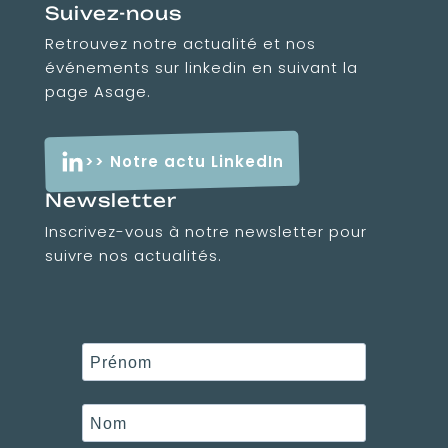
Suivez-nous
Retrouvez notre actualité et nos
événements sur linkedin en suivant la
page Asage.
>> Notre actu LinkedIn
Newsletter
Inscrivez-vous à notre newsletter pour
suivre nos actualités.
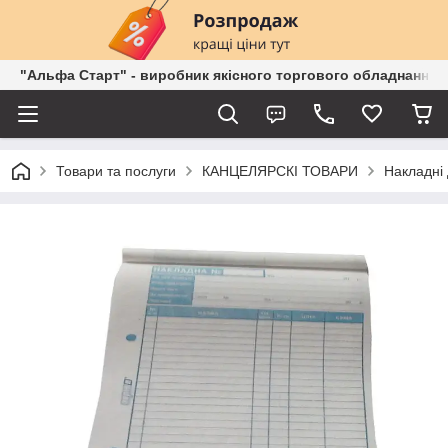
"Альфа Старт" - виробник якісного торгового обладнання о
Товари та послуги
КАНЦЕЛЯРСКІ ТОВАРИ
Накладні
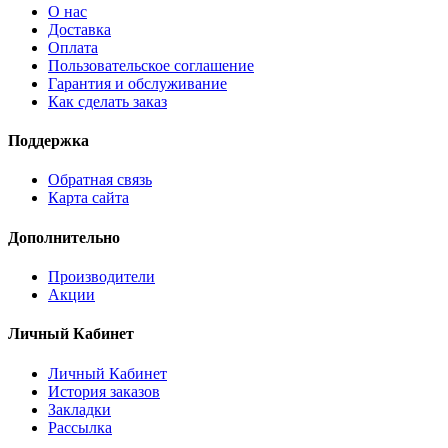
О нас
Доставка
Оплата
Пользовательское соглашение
Гарантия и обслуживание
Как сделать заказ
Поддержка
Обратная связь
Карта сайта
Дополнительно
Производители
Акции
Личный Кабинет
Личный Кабинет
История заказов
Закладки
Рассылка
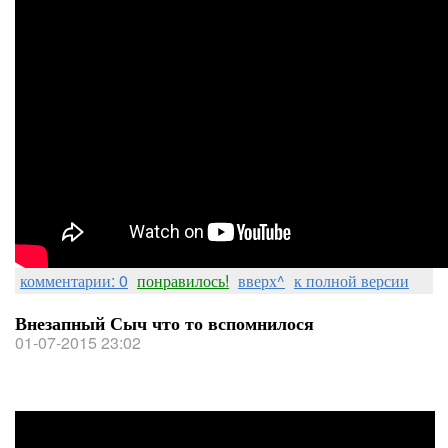
комментарии: 0
понравилось!
вверх^
к полной версии
Внезапный Сыч что то вспомнилося
01-07-2015 23:02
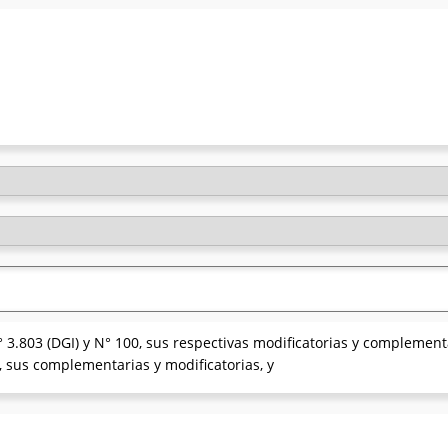
 3.803 (DGI) y N° 100, sus respectivas modificatorias y compleme
, sus complementarias y modificatorias, y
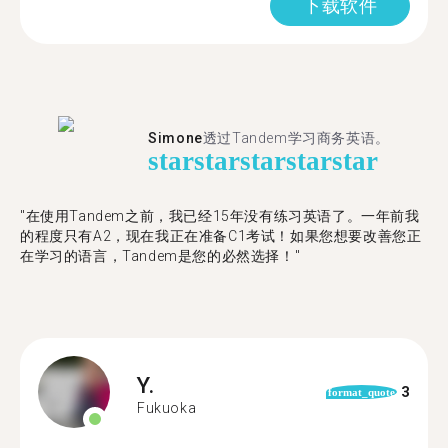
下载软件
Simone
透过Tandem学习商务英语。
star
star
star
star
star
"在使用Tandem之前，我已经15年没有练习英语了。一年前我
的程度只有A2，现在我正在准备C1考试！如果您想要改善您正
在学习的语言，Tandem是您的必然选择！"
Y.
3
format_quote
Fukuoka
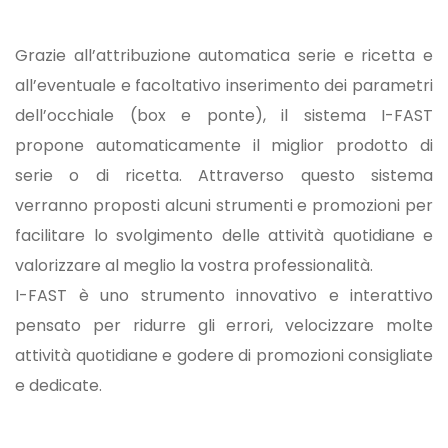
Grazie all’attribuzione automatica serie e ricetta e
all’eventuale e facoltativo inserimento dei parametri
dell’occhiale (box e ponte), il sistema I-FAST
propone automaticamente il miglior prodotto di
serie o di ricetta. Attraverso questo sistema
verranno proposti alcuni strumenti e promozioni per
facilitare lo svolgimento delle attività quotidiane e
valorizzare al meglio la vostra professionalità.
I-FAST è uno strumento innovativo e interattivo
pensato per ridurre gli errori, velocizzare molte
attività quotidiane e godere di promozioni consigliate
e dedicate.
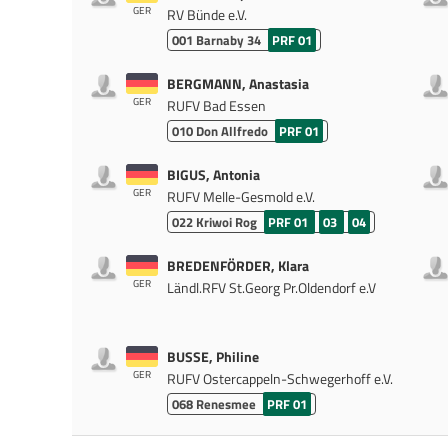
GER
RV Bünde e.V.
001
Barnaby 34
PRF 01
BERGMANN, Anastasia
GER
RUFV Bad Essen
010
Don Allfredo
PRF 01
BIGUS, Antonia
GER
RUFV Melle-Gesmold e.V.
022
Kriwoi Rog
PRF 01
03
04
BREDENFÖRDER, Klara
GER
Ländl.RFV St.Georg Pr.Oldendorf e.V
BUSSE, Philine
GER
RUFV Ostercappeln-Schwegerhoff e.V.
068
Renesmee
PRF 01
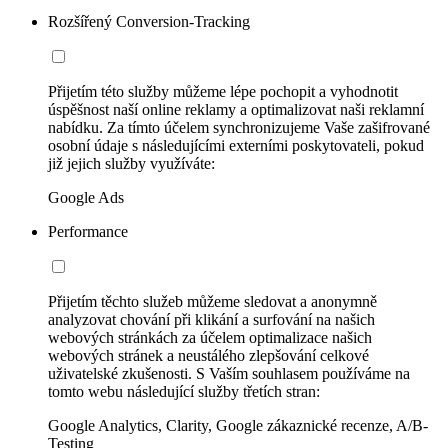
Rozšířený Conversion-Tracking
Přijetím této služby můžeme lépe pochopit a vyhodnotit
úspěšnost naší online reklamy a optimalizovat naši reklamní
nabídku. Za tímto účelem synchronizujeme Vaše zašifrované
osobní údaje s následujícími externími poskytovateli, pokud
již jejich služby využíváte:
Google Ads
Performance
Přijetím těchto služeb můžeme sledovat a anonymně
analyzovat chování při klikání a surfování na našich
webových stránkách za účelem optimalizace našich
webových stránek a neustálého zlepšování celkové
uživatelské zkušenosti. S Vaším souhlasem používáme na
tomto webu následující služby třetích stran:
Google Analytics, Clarity, Google zákaznické recenze, A/B-
Testing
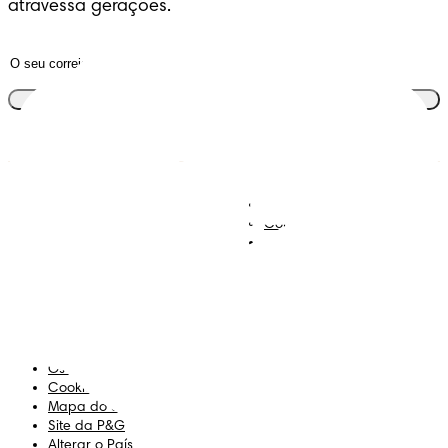
atravessa gerações.
Junta-te ao clube
Descobre Dodot VIP
Regista-te na Dodot
Contacta-nos
Sobre Nós
Termos e Condições
Declaração de Acessibilidade
Privacidade
Os Meus Dados
Cookies
Mapa do Site
Site da P&G
Alterar o País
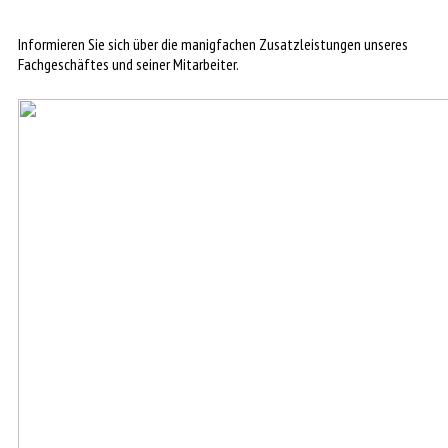
Informieren Sie sich über die manigfachen Zusatzleistungen unseres
Fachgeschäftes und seiner Mitarbeiter.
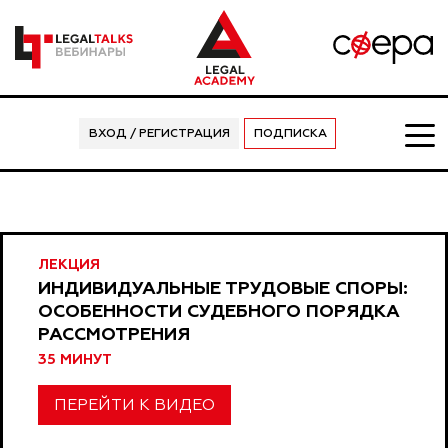
ВХОД / РЕГИСТРАЦИЯ
ПОДПИСКА
ЛЕКЦИЯ
ИНДИВИДУАЛЬНЫЕ ТРУДОВЫЕ СПОРЫ:
ОСОБЕННОСТИ СУДЕБНОГО ПОРЯДКА
РАССМОТРЕНИЯ
35 МИНУТ
ПЕРЕЙТИ К ВИДЕО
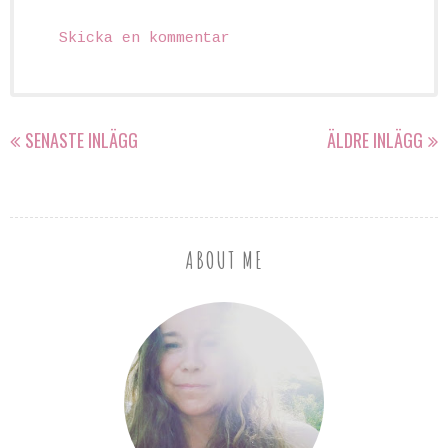
Skicka en kommentar
SENASTE INLÄGG
ÄLDRE INLÄGG
ABOUT ME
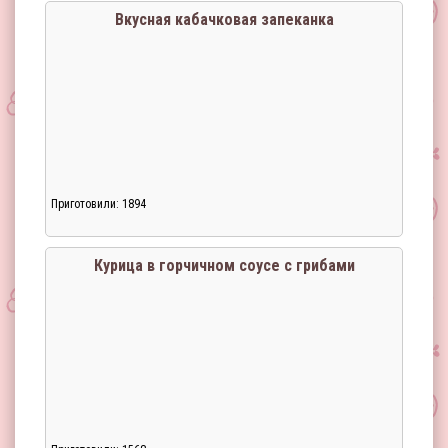
Вкусная кабачковая запеканка
Приготовили: 1894
Курица в горчичном соусе с грибами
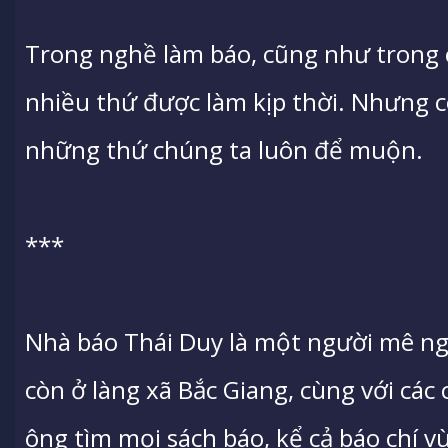
Trong nghề làm báo, cũng như trong c
nhiều thứ được làm kịp thời. Nhưng c
những thứ chúng ta luôn để muộn.
***
Nhà báo Thái Duy là một người mê ng
còn ở làng xã Bắc Giang, cùng với các
ông tìm mọi sách báo, kể cả báo chí 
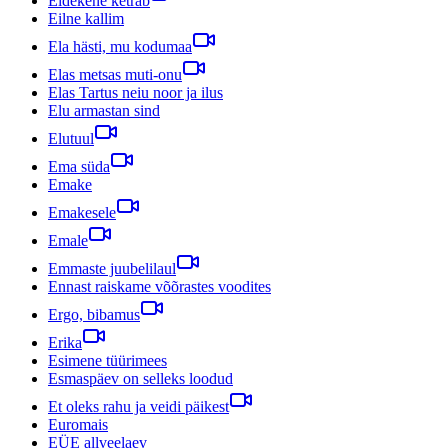
Eidekene ketrab
Eilne kallim
Ela hästi, mu kodumaa
Elas metsas muti-onu
Elas Tartus neiu noor ja ilus
Elu armastan sind
Elutuul
Ema süda
Emake
Emakesele
Emale
Emmaste juubelilaul
Ennast raiskame võõrastes voodites
Ergo, bibamus
Erika
Esimene tüürimees
Esmaspäev on selleks loodud
Et oleks rahu ja veidi päikest
Euromais
EÜE allveelaev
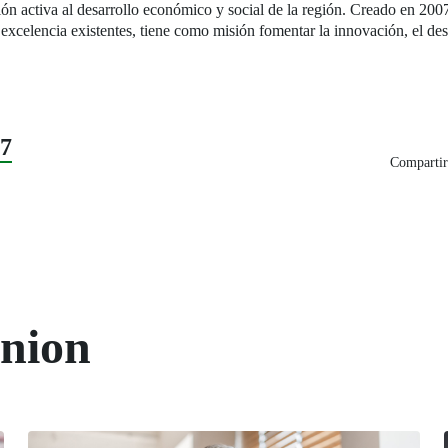
bución activa al desarrollo económico y social de la región. Creado en 
excelencia existentes, tiene como misión fomentar la innovación, el desa
17
Compartir
union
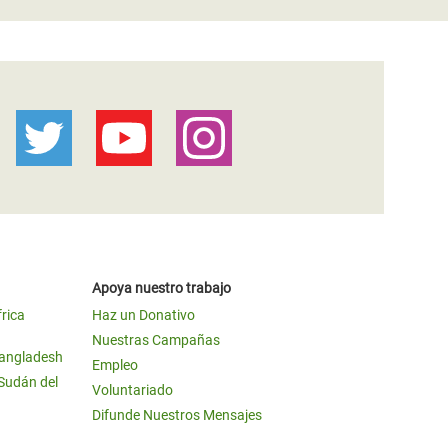
Apoya nuestro trabajo
frica
Haz un Donativo
Nuestras Campañas
Bangladesh
Empleo
 Sudán del
Voluntariado
Difunde Nuestros Mensajes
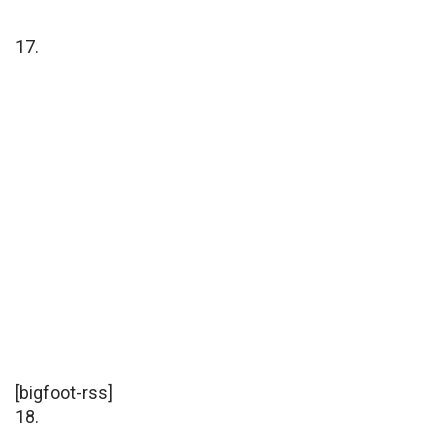
17.
[bigfoot-rss]
18.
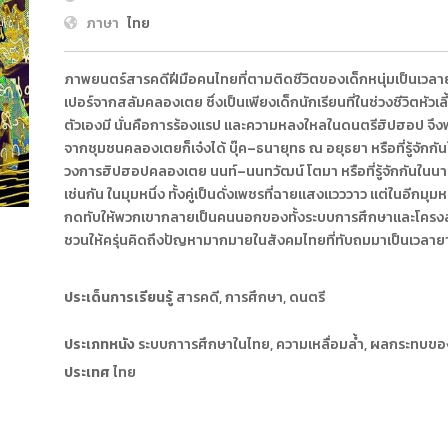
ภาษา
ไทย
ภาพยนตร์สารคดีฝีมือคนไทยที่ตามติดชีวิตของเด็กหนุ่มเป็นเวลายา
เปอร์จากสลัมคลองเตย ซึ่งเป็นเพียงเด็กนักเรียนที่ในช่วงชีวิตหัว
ตัวเองมี นั่นคือการร้องแรป และความหลงใหลในดนตรีฮิปฮอป จึงพยาย
จากชุมชนคลองเตยก็เจ๋งได้ บุ๊ค–ธนายุทธ ณ อยุธยา หรือที่รู้จักกัน
วงการฮิปฮอปคลองเตย นนท์–นนทวัฒน์ โตมา หรือที่รู้จักกันในนาม 
เช่นกัน ในมุมหนึ่ง ทั้งคู่เป็นดั่งเพชรที่ฉายแสงแวววาว แต่ในอีกมุมห
กดทับให้พวกเขากลายเป็นคนนอกของทั้งระบบการศึกษาและโครงสร้า
ชวนให้ครุ่นคิดถึงปัญหามากมายในสังคมไทยที่ทับถมมาเป็นเวลา
ประเด็นการเรียนรู้
สารคดี, การศึกษา, ดนตรี
ประเภทหนัง
ระบบกาารศึกษาในไทย, ความเหลื่อมล้ำ, ผลกระทบของ
ประเทศ
ไทย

◆ ◆ ◆ ◆

EXERCISE DESCRIPTION: Report every line in the listing that holds the word "serie".

TASK RESULT:
Grazie all’attribuzione automatica serie e ricetta e
serie o di ricetta. Attraverso questo sistema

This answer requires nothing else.